Pendekatan CTL berasumsi bahwa
konteks belajar menjadi sangat penting dalam belajar pembelajar, termasuk
konteks belajar bahasa. CTL lebih memberikan warna pada pentingnya menciptakan
atmosfer belajar bagi pembelajar sehingga ketika pembelajar belajar tidak
merasa asing dengan sesuatu yang sedang dipelajari. Materi yang dipelajari
menjadi snagat mudah karena dikemas dengan konteks dan situasi yang ada di
lingkungan pembelajar.
2.3 Prinsip-prinsip
Pembelajaran Kontekstual
CTL mampu memberikan jawaban atas kegagalan pembelaran
secara tradisional yang penuh dengan ceramah dan hafalan.
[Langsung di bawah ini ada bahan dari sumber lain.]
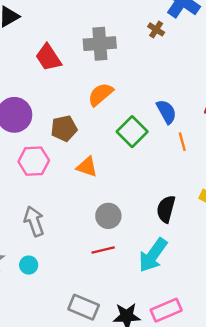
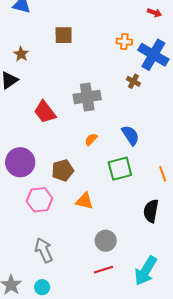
orange semicircle: (100, 94) -> (91, 139), size x0.6
blue semicircle: (166, 112) -> (130, 135), moved
green square: (132, 132) -> (120, 169), turned 35
black semicircle: (166, 209) -> (151, 211), moved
Jika pembelajaran
secara tradisional telah membuat mayoritas anak gagal mencapai keberhasilan
dengan standar tinggi, CTL justru mampu membawa keberhasilan terhadap mayoritas
pembelajar yang gagal dalam pembelajaran secara tradisional.
Ada beberapa hal yang perlu dikembangkan agar CTL mampu
mencapai keberhasilan belajar denagan standar yang tinggi, yaitu:
a) Prinsip saling Ketergantungan
Tidak ada masalah di alam semesta yang berdiri sendiri.
satu sama lain saling bergantung dan saling memengaruhi sehingga alam semesta
dapat bergerak berdasarkan suatu sistem yang teratur. Ketika seorang pengejar
masuk ke kelas, mestinya juga berfikir apakah pembelajar saya akan saya bawa ke
hukum alam semesta yang bersifat universal dan saling bergantung ataukah justru
saya jauhkan dari pengaruh hukum alam yang saling bergantung satu sama lain?
Pendidikan sistem tradisional yang menempatkan pembelajar
untuk saling berlomba dengan mengalahkan satu sama lain sehingga mncul satu
orang menjadi the best, ternyata telah gagal membangun peradaban dunia yang
lebih baik. Pendidikan sistem ini menempatkan pembelajar satu terlepas dari pembelajar
lain untuk saling menaklukkan.
Pembelajaran di sekolah juga berlaku hukum saling
ketergantungan dalam arti bahwa seorang pembelajar akan menjadi semakin maju
dalam belajar apabila ada pajanan (exposure) dari pembelajar lain. Setiap
pembelajar sebenarnya bergantian saling mengisi pembelajar lain sehingga secara
alamiah mereka akan terus tumbuh dan berkembang bersama-sama.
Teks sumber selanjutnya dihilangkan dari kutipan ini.